Покойник, лежавший в роскошном гробу из карельской березы с позолоченными скобочками, петельками и прочими финтифлюшками, считался человеком авторитетным во всех трех категориях городского бомонда — это был банкир и общественный деятель Иван Владимирович Шушаков, которого пресса желтого и всех иных оттенков уважительно именовала «нашим олигархом».

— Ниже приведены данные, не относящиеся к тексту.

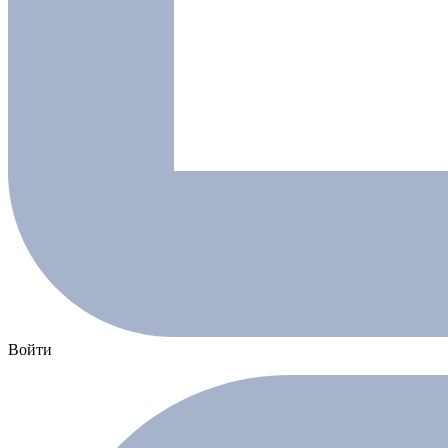
Войти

Пока ораторы произносили приличествующие случаю речи, родные утирали слезы, а бизнесмены, скорбно почесывая бритые затылки, тихонько переговаривались друг с другом по мобильным телефонам, несколько человек, сгрудившись в кучку под старым дубом, обсуждали что-то свое. Все они были служащими банка «Шушекс», возглавлявшегося покойным, и ко вполне понятному чувству скорби по любимому шефу примешивалась тревога о дальнейшей судьбе банка и, следовательно, о своем собственном будущем. По большей части они принадлежали к среднему звену банковских служащих и искренне считали себя ответственными за деятельность банка, но, не имея доступа к более или менее конфиденциальной информации, были вынуждены довольствоваться более или менее проверенными сплетнями.